* [Work instruction]: For every line in the data below that contains "mission", copy the line.

Excerpts from a dataset:
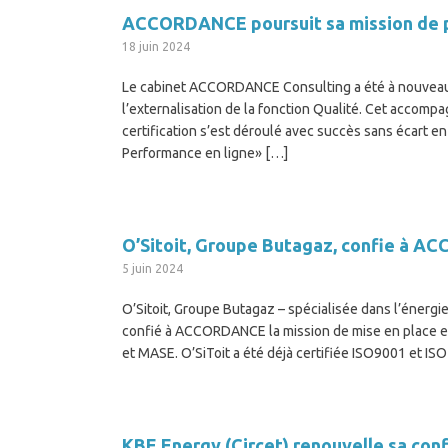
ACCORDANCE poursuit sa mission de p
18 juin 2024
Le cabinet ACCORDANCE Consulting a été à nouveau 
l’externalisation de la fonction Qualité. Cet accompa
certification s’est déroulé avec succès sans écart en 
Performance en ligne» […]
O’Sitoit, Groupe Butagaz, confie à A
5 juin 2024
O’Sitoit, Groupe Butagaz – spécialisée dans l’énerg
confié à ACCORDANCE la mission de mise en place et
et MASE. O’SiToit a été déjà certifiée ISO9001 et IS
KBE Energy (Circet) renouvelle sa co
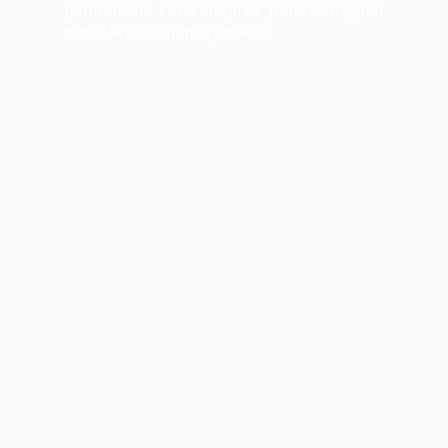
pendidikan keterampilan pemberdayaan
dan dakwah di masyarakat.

--

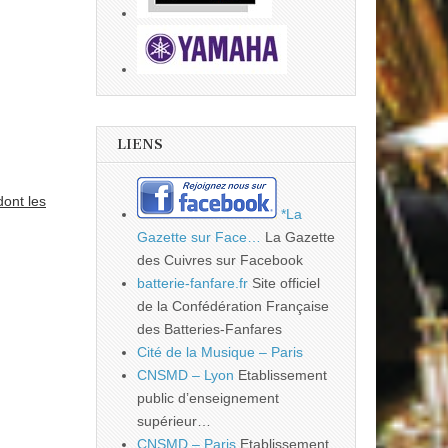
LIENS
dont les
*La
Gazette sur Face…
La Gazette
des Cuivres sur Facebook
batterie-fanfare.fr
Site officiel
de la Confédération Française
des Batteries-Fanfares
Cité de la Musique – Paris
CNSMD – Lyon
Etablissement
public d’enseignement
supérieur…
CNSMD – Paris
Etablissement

* [Solution for this exercise]:
ACCORDANCE poursuit sa mission de p
confié à ACCORDANCE la mission de mise en place et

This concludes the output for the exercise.